I get to hold her once in Brigham & Women’s. Then it’s back to the isolette.
It’s getting worse. Her liver numbers are not going in the right direction.
She has been alive 4 days. She’s being transferred to Boston Children’s. We walk across the bridge with her.
Somewhere in this timeline my milk comes in. I’m not allowed to breastfeed her. It’s excrutiating, even moreso because I don’t have my baby with me. Instead, I go home at night and put cabbage leaves on my breasts to help with the pain.
We meet with the transplant team. Transplant coordinator. Surgeon. Financial counselor. Nurses. Pharmacist. Social worker. I cry because she won’t be able to swim in lakes, or eat sushi or unpasteurized cheese, not fully grasping the magnitude of what is going on or believing it’s really happening.
She’s put on the transplant list.
I’ve never been religious. Now I make deals with God and the universe to let her live. I make deals with myself. We go to the chapel in the hospital. We go to church. There are people as far away as Vietnam praying for her.
My husband gets tested to be a living donor. He’s a match. He has to confirm that he hasn’t been coerced into giving part of his liver to his daughter as part of his evaluation.
A central line is put in my baby’s tiny neck so they can take blood.
She’s 7 days old. They schedule her surgery for day 12. My husband will give her part of his liver. If she doesn’t have a brain bleed before then.
Day 8. I get to change her diaper for the first time. I wonder if I will ever get to do it again. I long to change diapers.
Day 9. We get to hold her most of the day. It’s Father’s Day but I won’t relinquish her the majority of the time to my husband. I read her Charlotte’s Web. My friend visits and gives us a Mary figurine. We go home and pray.
Day 10. My mother sits with Natalie while we meet with the pharmacist to go over the drug regime she will have to be on after her surgery. We come out and my mother tells me the surgeon was looking for us. The nurses are bustling.
There is a whole liver from a deceased donor. It’s coming tonight. She’s going into surgery.
We say goodbye to her. The anesthesiologist tells me: “She is my daughter tonight.”
We have dinner. We wait. The surgery starts at 11. My husband sleeps a few hours in one of the family rooms at Children’s.
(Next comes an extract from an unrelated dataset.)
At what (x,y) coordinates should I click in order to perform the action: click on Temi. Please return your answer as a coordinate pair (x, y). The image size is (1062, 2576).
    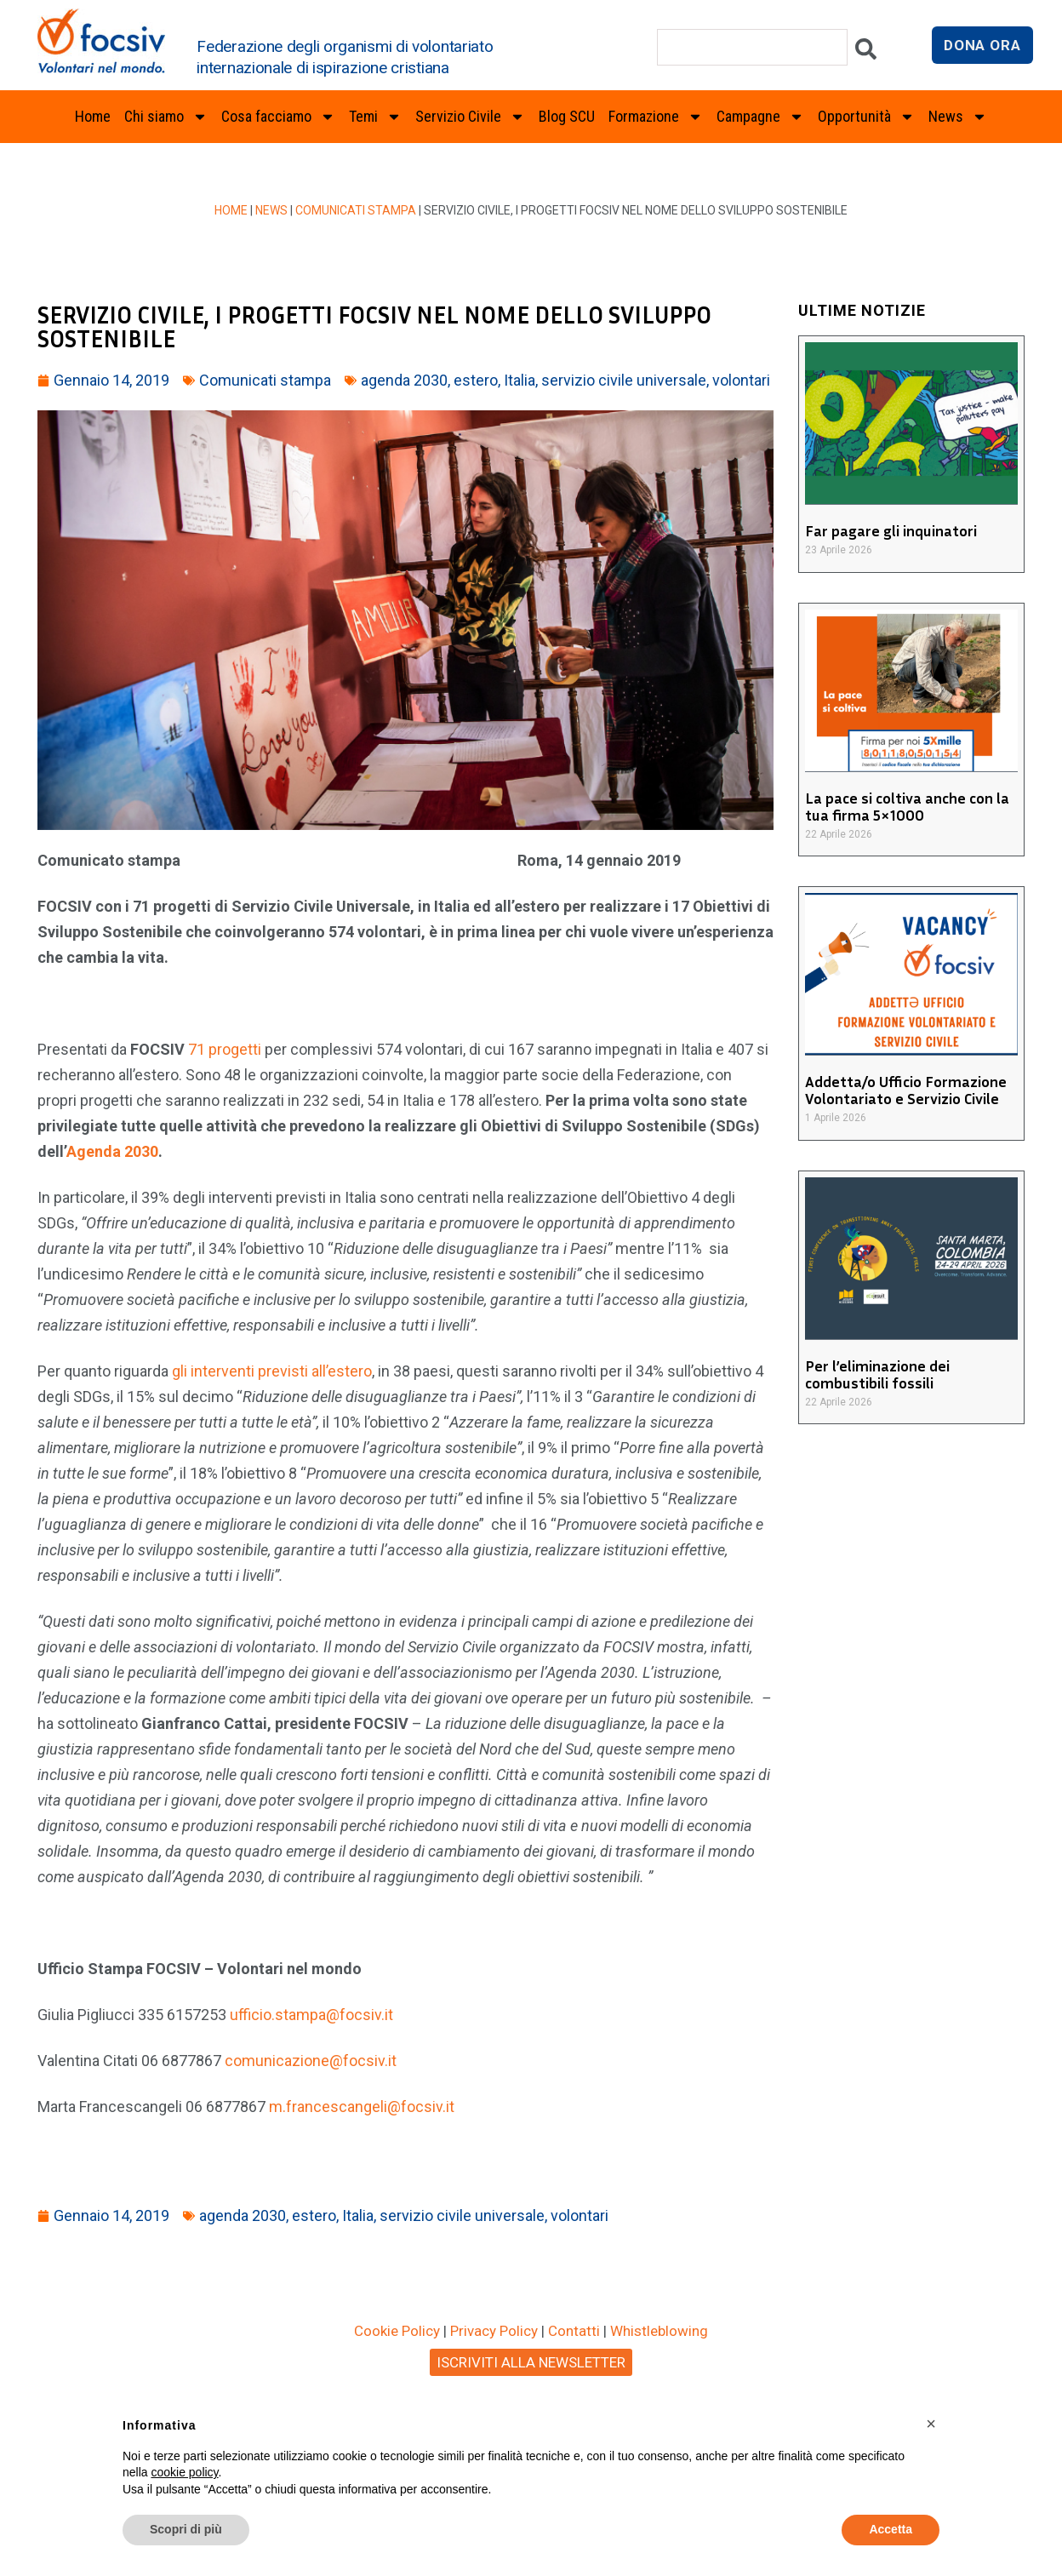
    Looking at the image, I should click on (375, 116).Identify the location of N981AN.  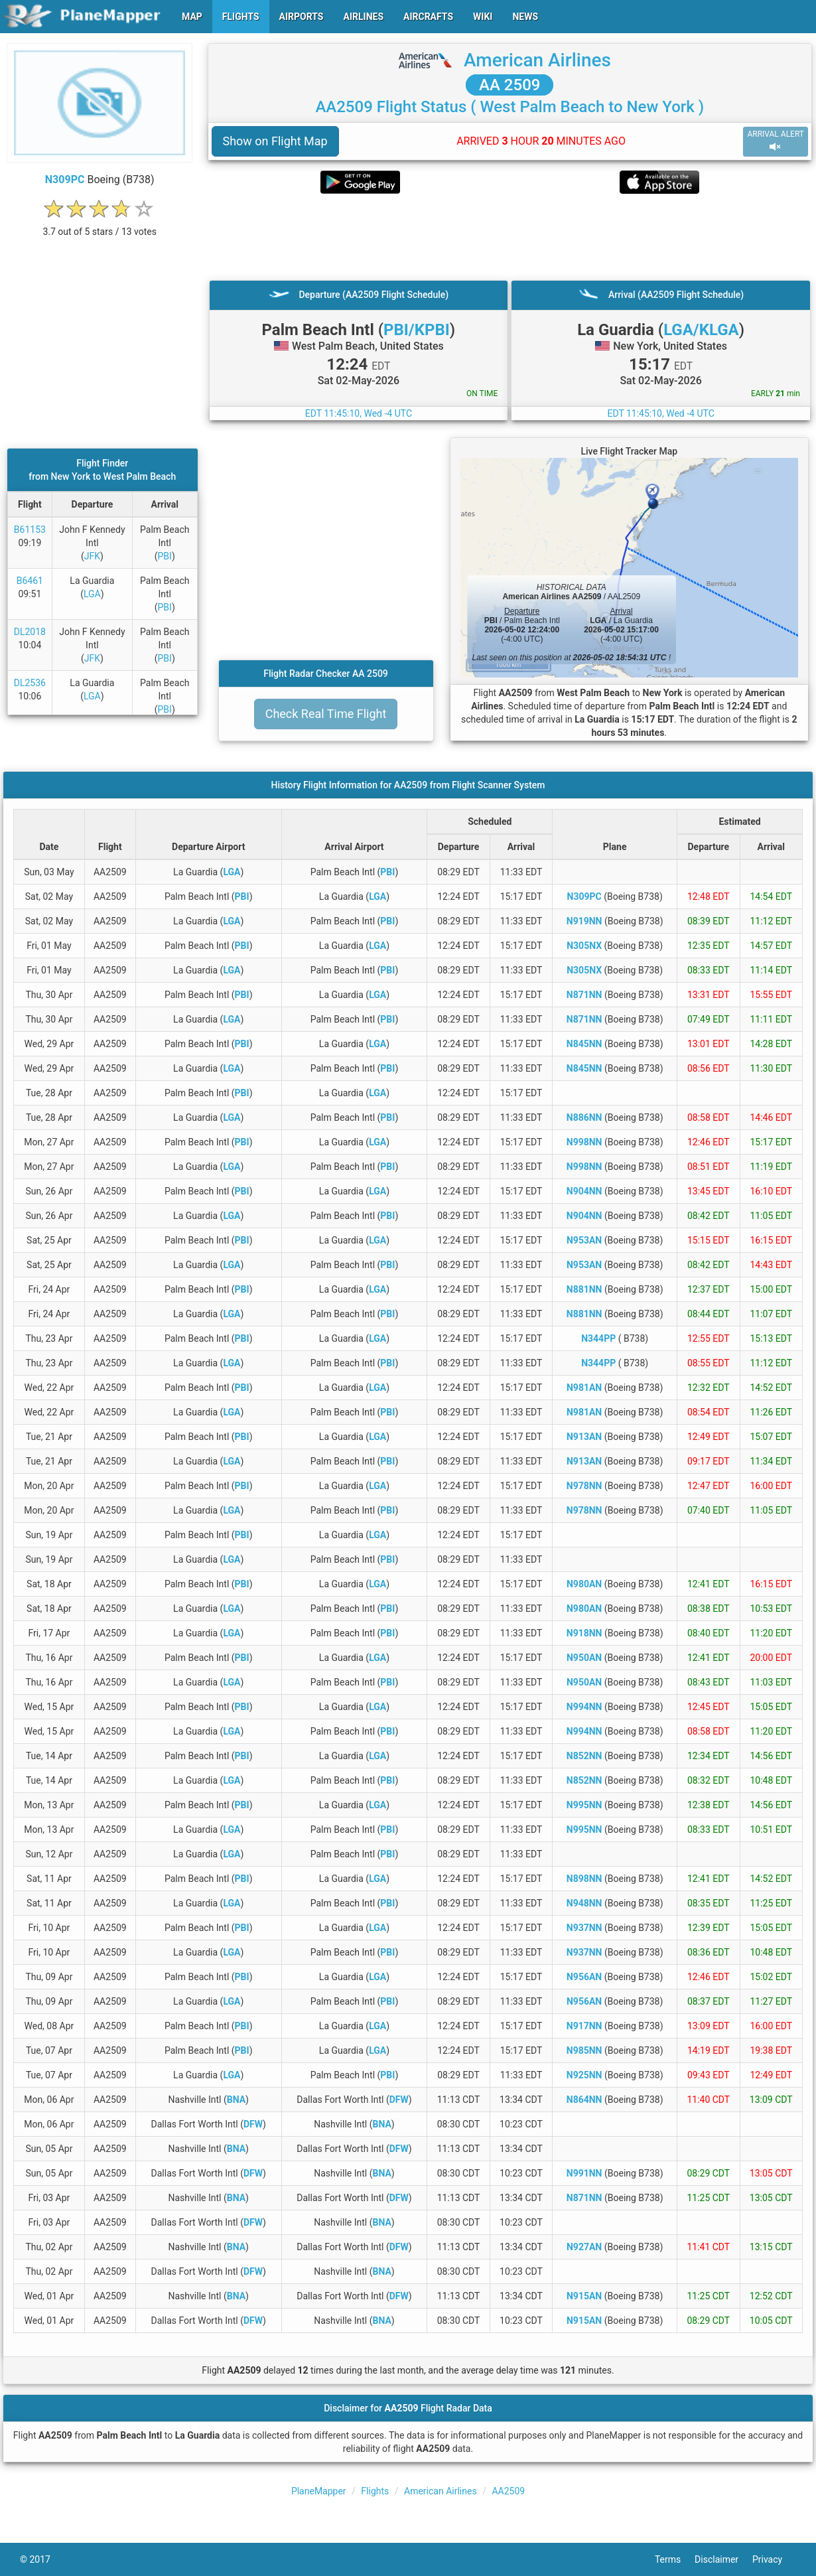
(584, 1387).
My mother and I are awake until 4 am on couches in the waiting room when the call comes.
It was a success.
It was a success.
We see her a few hours after the surgery is complete.
She is pink, not olive. I didn’t realize until now that she had fair skin. She is covered in wires and tubes and bandages. Her incision is still open because her body is too tiny for the liver still. They pump her with fluids to try to stretch out her skin. It takes two more surgeries before they can close it all the way.
She heals. She is healthy. She doesn’t reject her liver. She has very few complications. She meets or exceeds all her first year milestones. She walks, she talks (a lot). She argues. She plays with the cats. She goes to preschool. She takes dance classes. She is a rock star. She is the love of my life.
She is 4.
One of the deals I made with myself, God/the universe/whoever was listening to me was to give back to Boston Children’s Hospital in some way for the rest of my life if Natalie lived. I didn’t know at the time that that would involve running marathons and raising money for BCH with the Miles for Miracles Team. Please consider making a donation to support my fundraising as I prepare to run the NYC Marathon in November by clicking here: Donate to Boston Children’s Hospital in honor of Natalie!
*She did not, ultimately, have a blood clotting disorder or neonatal hemachromatosis. After numerous tests, the best answer we have gotten is that it was a genetic fluke.